Record set »
[Start of section]
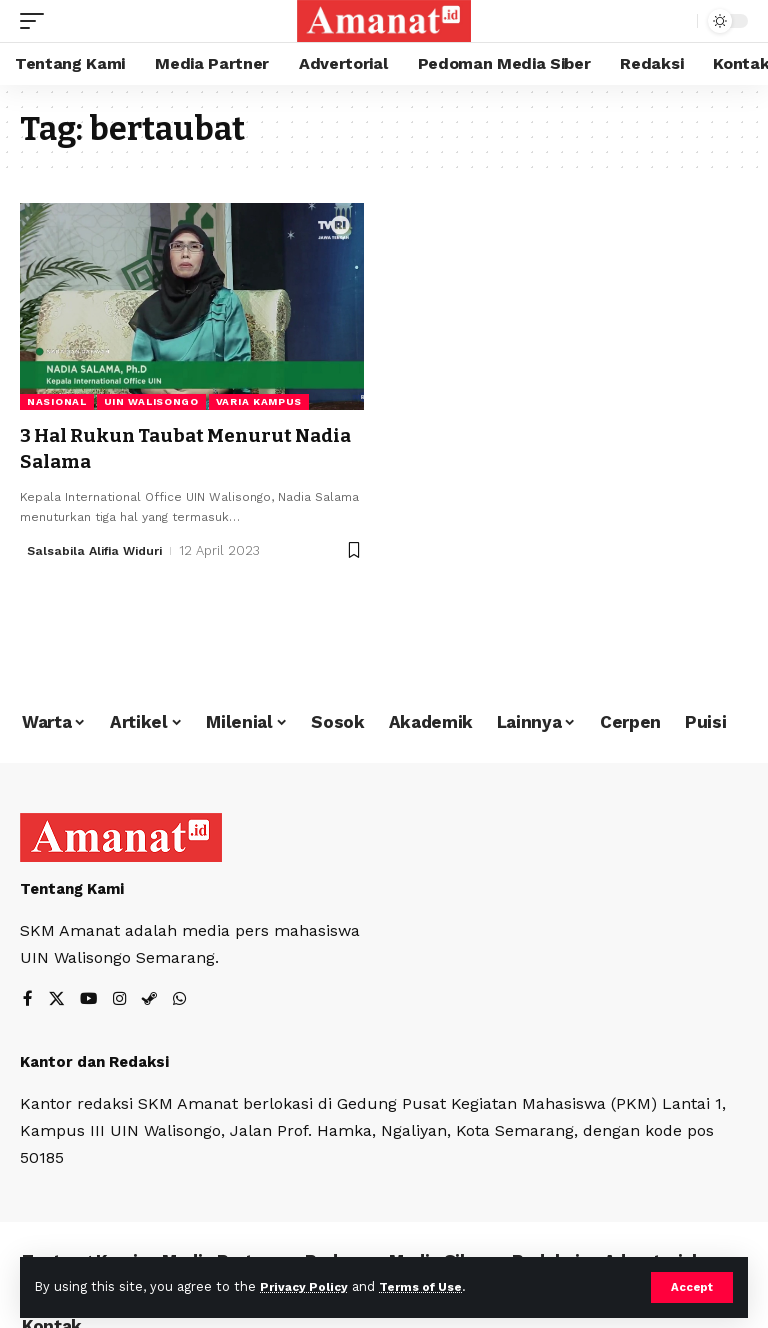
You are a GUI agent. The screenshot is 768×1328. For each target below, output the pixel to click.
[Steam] (153, 1000)
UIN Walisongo (151, 401)
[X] (57, 1000)
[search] (677, 21)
[End of section]
Exercise objective »
Write out the data above exactly as it appears, but without any image.

Your solution »
You are a GUI agent. The screenshot is 768×1328. For each target below, output the pixel to click.
[Steam] (153, 1000)
UIN Walisongo (151, 401)
[X] (57, 1000)
[search] (677, 21)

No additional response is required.